Derby Brackett has enjoyed a long love affair with Virginia Beach. Originally from Richmond, she spent many summers, weekends and holidays at her family’s oceanfront cottage on 62nd Street. As an adult with a family of her own, she continued making trips to Virginia Beach. When Derby’s mother passed away in 2010, the 62nd Street cottage was left to her and her brother. They decided to sell the property but Derby knew she couldn’t stay away for long.

She and her husband, Doug, spent a year looking for the perfect lot to build on. They discovered a gem on Atlantic Avenue between 59th and 60th streets, a mere block from the ocean and less than 3 blocks from the original family getaway home. VB Homes owned the lot and once she and Doug met with Chris Ettel and his team, it was easy to choose both the lot and VB Homes.

Must-haves for the new home included a central kitchen and open plan on the second floor, as well as a porch and deck on this level. Derby and Doug also wanted flexible living and sleeping space on the first floor to accommodate their large family of 6 children and 6 grandchildren.

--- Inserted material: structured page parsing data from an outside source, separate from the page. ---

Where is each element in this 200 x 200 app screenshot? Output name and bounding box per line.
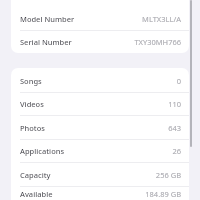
staticText: MLTX3LL/A xyxy=(142,14,181,24)
button[interactable]: Photos xyxy=(11,116,189,139)
staticText: TXY30MH766 xyxy=(134,37,181,47)
staticText: 26 xyxy=(172,146,181,156)
staticText: 256 GB xyxy=(155,170,181,180)
staticText: 184.89 GB xyxy=(145,189,181,199)
staticText: Capacity xyxy=(20,170,51,180)
staticText: Applications xyxy=(20,146,65,156)
button[interactable]: Applications xyxy=(11,140,189,162)
staticText: Photos xyxy=(20,123,45,133)
button[interactable]: Songs xyxy=(11,70,189,92)
staticText: Songs xyxy=(20,76,42,86)
button[interactable]: Model Number xyxy=(11,8,189,30)
staticText: 0 xyxy=(176,76,181,86)
button[interactable]: Videos xyxy=(11,93,189,115)
staticText: 110 xyxy=(168,99,181,109)
staticText: 643 xyxy=(168,123,181,133)
button[interactable]: Available xyxy=(11,187,189,200)
button[interactable]: Serial Number xyxy=(11,31,189,53)
button[interactable]: Capacity xyxy=(11,163,189,186)
staticText: Videos xyxy=(20,99,44,109)
staticText: Model Number xyxy=(20,14,75,24)
staticText: Available xyxy=(20,189,53,199)
staticText: Serial Number xyxy=(20,37,72,47)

Outside of the layout, Derby had another heartfelt request. The original 1960’s vacation home on 62nd Street was designed with 2-inch thick heart pine floors and pine doors with door latches instead of knobs. VB Homes salvaged some of the pieces and used them on the new home’s second floor. “The house now has the soul of the old home and the heart of our new home,” said Derby.

Completed in August, 2014, the final result was a 2,900 square foot home designed with an ocean blue Hardie plank exterior framed in white trim, and three levels of space that fit the Bracketts’ lifestyle perfectly. An open second floor lets Derby cook and entertain simultaneously and features a deep copper sink as the focal point for the kitchen design. The third floor master bedroom is a cozy escape with calming blue walls and a deck offering ocean views. The incorporation of the 62nd Street home’s floors and doors is a wow factor for guests.

Derby and Doug now live in Virginia Beach year-round. The Bracketts quickly embraced the North End preference for bikes as the primary mode of transportation. Thanksgiving has become a traditional hosting holiday for Derby and Doug, with all 18 family members joining them in 2016. Derby said, “I never thought we would be settled so quickly here. It is definitely the right spot for us.”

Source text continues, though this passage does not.